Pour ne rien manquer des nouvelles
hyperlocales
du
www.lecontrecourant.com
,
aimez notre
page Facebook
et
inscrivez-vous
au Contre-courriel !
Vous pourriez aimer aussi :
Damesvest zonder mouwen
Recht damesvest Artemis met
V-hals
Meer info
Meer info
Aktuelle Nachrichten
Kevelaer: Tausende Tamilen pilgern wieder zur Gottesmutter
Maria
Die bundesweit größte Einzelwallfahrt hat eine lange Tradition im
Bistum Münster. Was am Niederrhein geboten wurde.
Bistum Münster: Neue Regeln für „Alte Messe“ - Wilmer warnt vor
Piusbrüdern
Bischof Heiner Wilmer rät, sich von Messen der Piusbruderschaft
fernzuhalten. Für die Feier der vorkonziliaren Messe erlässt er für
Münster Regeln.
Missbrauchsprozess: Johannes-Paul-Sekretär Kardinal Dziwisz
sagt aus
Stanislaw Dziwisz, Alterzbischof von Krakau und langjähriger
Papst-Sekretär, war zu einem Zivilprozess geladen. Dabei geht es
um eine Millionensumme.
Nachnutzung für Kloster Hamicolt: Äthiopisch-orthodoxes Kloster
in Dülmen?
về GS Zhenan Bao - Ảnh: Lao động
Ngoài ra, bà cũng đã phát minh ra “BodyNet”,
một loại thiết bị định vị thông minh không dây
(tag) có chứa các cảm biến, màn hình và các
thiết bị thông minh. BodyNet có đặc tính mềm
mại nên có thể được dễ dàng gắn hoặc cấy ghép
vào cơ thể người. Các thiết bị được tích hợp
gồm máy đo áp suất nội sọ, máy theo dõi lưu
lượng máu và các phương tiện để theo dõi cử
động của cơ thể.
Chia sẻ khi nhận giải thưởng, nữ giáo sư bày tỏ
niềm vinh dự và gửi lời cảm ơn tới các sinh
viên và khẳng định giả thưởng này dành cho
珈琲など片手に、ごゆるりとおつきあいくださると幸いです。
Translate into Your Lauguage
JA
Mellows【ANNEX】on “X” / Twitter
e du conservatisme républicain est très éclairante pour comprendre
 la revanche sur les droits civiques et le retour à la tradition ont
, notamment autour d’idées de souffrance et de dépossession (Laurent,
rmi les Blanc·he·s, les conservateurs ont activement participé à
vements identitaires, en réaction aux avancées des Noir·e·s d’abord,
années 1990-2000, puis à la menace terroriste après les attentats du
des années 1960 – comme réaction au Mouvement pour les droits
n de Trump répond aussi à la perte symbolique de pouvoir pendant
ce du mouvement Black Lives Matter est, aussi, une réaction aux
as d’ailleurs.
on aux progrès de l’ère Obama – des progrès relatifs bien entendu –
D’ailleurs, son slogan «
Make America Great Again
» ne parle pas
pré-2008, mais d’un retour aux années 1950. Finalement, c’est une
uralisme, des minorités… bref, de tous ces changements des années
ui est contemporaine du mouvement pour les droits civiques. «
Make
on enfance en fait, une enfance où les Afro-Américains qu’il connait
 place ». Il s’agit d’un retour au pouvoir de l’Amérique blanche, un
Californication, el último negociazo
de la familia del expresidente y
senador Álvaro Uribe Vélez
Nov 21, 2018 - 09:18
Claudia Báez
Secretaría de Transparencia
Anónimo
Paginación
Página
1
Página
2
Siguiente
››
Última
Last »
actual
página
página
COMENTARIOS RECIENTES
:::::
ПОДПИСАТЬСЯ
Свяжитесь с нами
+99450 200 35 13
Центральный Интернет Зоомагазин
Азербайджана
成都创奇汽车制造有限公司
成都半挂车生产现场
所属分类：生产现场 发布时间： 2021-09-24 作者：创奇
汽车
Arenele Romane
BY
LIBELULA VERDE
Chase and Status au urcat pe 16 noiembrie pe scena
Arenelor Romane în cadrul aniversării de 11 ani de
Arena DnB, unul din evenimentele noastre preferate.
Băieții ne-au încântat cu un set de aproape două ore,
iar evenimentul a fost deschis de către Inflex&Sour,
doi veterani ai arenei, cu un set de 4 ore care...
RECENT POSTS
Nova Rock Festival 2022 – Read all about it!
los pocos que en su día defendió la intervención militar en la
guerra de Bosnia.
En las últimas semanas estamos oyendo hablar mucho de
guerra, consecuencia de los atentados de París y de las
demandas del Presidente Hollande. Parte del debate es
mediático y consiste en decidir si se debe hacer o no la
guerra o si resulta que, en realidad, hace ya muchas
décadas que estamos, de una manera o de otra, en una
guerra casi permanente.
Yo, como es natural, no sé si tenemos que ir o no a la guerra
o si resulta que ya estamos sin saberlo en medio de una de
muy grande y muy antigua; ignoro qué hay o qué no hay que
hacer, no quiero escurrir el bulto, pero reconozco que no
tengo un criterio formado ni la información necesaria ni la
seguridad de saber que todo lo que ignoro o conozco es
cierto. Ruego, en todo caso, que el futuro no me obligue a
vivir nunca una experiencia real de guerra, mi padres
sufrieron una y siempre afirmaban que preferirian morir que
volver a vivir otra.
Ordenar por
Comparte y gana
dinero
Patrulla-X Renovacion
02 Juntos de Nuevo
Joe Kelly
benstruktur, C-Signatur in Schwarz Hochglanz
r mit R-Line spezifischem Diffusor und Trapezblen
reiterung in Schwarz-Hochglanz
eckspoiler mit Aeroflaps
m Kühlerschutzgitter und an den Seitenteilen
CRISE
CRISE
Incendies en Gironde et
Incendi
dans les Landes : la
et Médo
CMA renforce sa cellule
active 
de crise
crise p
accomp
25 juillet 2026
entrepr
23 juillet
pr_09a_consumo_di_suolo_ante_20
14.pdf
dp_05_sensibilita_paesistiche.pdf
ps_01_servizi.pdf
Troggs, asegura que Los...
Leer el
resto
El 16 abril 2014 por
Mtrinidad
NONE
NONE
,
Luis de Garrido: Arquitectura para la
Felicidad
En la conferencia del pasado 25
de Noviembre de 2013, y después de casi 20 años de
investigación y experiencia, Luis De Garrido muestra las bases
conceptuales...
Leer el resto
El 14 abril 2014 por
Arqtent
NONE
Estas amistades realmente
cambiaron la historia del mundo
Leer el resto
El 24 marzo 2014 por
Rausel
:::::
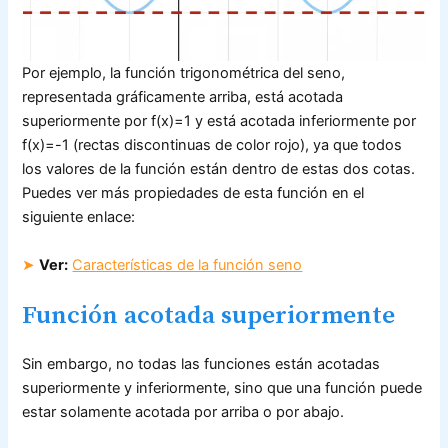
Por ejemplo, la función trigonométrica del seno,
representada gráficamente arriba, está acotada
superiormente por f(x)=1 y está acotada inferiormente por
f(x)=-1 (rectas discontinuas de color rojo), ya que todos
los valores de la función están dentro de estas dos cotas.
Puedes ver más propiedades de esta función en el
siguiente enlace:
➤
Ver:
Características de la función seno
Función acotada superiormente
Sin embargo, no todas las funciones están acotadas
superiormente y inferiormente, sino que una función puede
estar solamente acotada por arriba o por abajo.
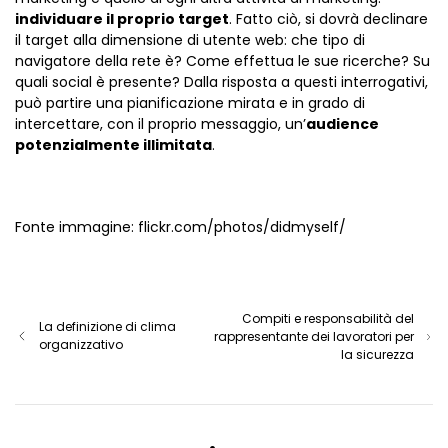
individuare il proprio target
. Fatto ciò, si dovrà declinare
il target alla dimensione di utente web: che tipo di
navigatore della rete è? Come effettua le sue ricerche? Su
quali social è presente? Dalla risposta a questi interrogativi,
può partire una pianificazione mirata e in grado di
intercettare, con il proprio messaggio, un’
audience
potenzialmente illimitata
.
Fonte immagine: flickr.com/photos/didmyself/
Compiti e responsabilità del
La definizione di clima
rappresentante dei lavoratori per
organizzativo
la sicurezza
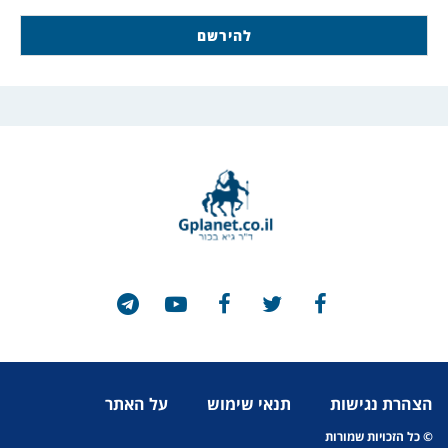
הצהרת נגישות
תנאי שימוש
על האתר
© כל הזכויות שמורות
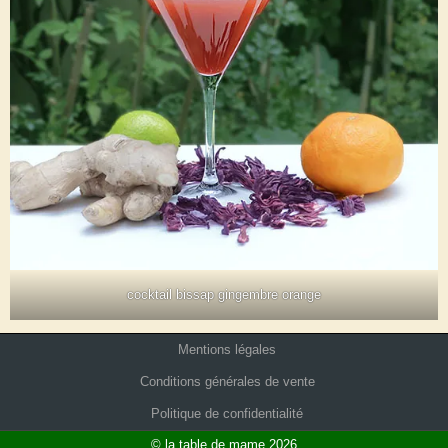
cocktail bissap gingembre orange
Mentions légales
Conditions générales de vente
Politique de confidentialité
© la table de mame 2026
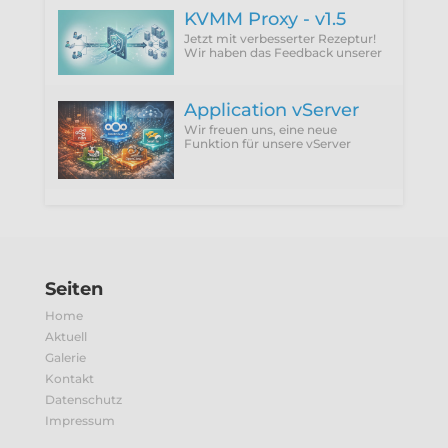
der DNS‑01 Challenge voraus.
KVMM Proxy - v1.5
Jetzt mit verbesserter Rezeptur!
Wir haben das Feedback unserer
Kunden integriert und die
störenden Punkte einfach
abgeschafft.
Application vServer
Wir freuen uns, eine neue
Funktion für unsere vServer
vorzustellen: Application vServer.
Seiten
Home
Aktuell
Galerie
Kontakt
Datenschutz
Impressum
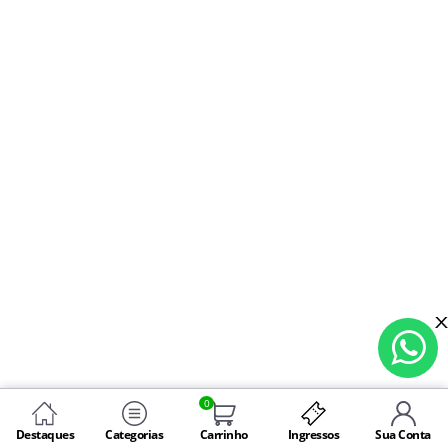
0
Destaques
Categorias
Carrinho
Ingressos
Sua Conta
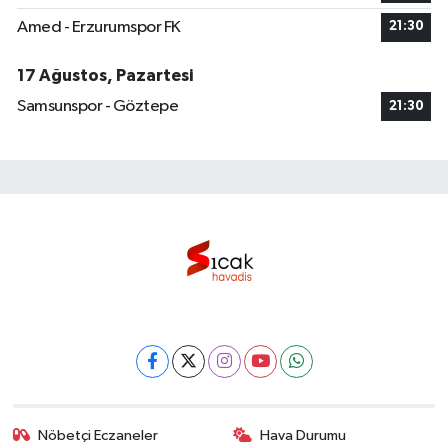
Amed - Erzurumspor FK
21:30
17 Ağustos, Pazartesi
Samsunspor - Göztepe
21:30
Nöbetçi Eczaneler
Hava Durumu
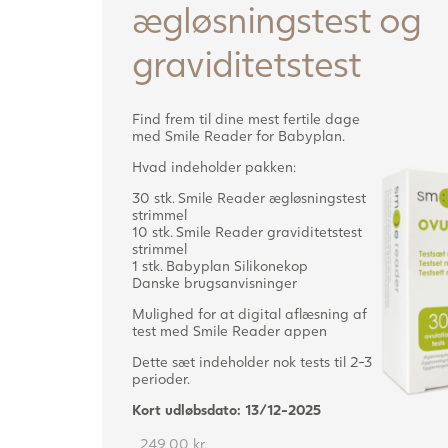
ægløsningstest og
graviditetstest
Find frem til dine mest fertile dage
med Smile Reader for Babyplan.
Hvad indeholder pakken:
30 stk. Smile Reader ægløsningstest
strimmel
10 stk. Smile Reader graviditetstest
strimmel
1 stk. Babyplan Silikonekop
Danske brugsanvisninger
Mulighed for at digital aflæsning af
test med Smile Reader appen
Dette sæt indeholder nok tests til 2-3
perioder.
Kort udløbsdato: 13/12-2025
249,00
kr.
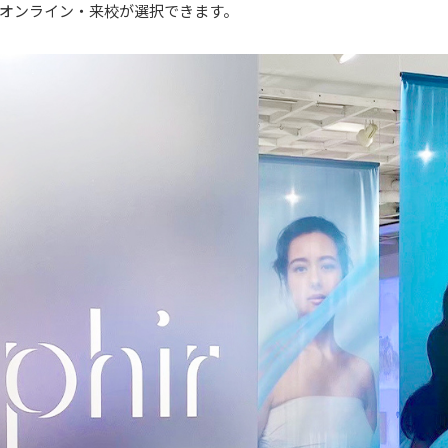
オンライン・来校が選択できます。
:::::
= Exercise directions =
For every line above that includes the string "Luis", copy the line.

= Reply =
Luis de Garrido: Arquitectura para la
investigación y experiencia, Luis De Garrido muestra las bases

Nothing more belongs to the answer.